Originally posted by twhitehead
Yes, I meant unconventional.
[b]I assume the whole of modern conventional science of statistics and probability theory is based on some kind of rigorous definition of probability (which I am not sure if I ever seen yet ) ?
The textbooks all seem quite rigorous and consistent to me.
Doesn't an explicit definition serve a purpose there?
Y ...[text shortened]... used to mean something different? '
And also why assign a numeric value to a binary position?[/b]
Are you saying: 'its got a purpose because everyone else has a purpose for their definitions' ?
No, I am saying 'my definitions has a purpose' (to define what I mean by probability ) .
I mistakenly thought you might be suggesting there is no point of a definition for probability which is why I pointed out the conventional definition for it has a purpose.
And also why assign a numeric value to a binary position?
You mean to a truth value? I think I have already answered that with "...my definition just happens to logically imply that analytic propositions have a probabilities is merely an accidental consequence of what I mean by probability."
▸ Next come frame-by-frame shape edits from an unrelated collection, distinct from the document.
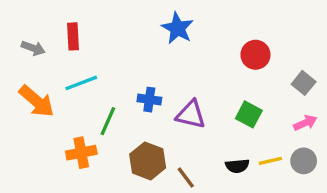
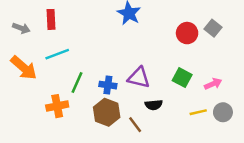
gray square: (304, 83) -> (213, 28), moved
blue cross: (149, 100) -> (108, 85), moved
pink arrow: (305, 123) -> (213, 84), moved
black semicircle: (237, 166) -> (154, 105), moved

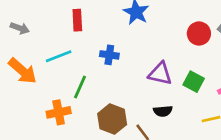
red rectangle: (51, 19) -> (77, 20), moved
purple triangle: (139, 78) -> (160, 74), moved
blue cross: (108, 85) -> (109, 55), moved

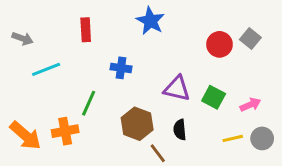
cyan line: (59, 56) -> (46, 69), moved
orange arrow: (22, 71) -> (25, 136), moved
black semicircle: (163, 111) -> (180, 130), turned 90
brown hexagon: (112, 119) -> (137, 124), moved

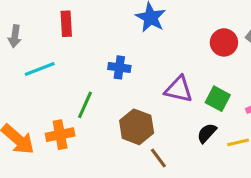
red rectangle: (86, 30) -> (66, 24), moved
gray arrow: (22, 38) -> (15, 36), turned 78
black semicircle: (180, 130) -> (207, 133), moved, turned 48

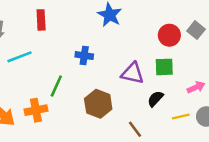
green square: (218, 99) -> (164, 67), moved, turned -30
black semicircle: (207, 133) -> (155, 99), moved
brown line: (158, 158) -> (135, 129), moved

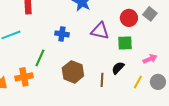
purple triangle: (133, 73) -> (100, 31), moved
yellow line: (181, 116) -> (138, 82), turned -48
brown line: (135, 129) -> (102, 80), moved, turned 40

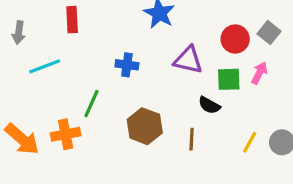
pink arrow: (150, 59) -> (259, 73), moved, turned -40
black semicircle: (118, 68) -> (209, 105), moved, turned -104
And I am not asking 'why have a definition?' I am asking 'why borrow a word that is typically used to mean something different? '
Because what it more typically means is very nearly but not exactly what I mean by it and I simply cannot get my head around that exact convention meaning. I am simply incapable of forcing myself to think of probability in such a way as to reject the idea as truth values being equivalent to probabilities -
If you were to ask me my 'degree of certainty' that 1+1=2 and that I haven't make a mathematical mistake, I would both think and say "total certainty" i.e. I assign that 'degree of certainty', which I believe to be totally rational and therefore a true probability according to what I always naturally mean by probability, a probability of 1 (even though I wouldn't naturally explicitly say the superfluous comment of "It has a probability of 1" after I just said "total certainty" ) I find any other way of thinking about it too unnatural for my mind and, to my mind, even if/though not to other minds, perverse.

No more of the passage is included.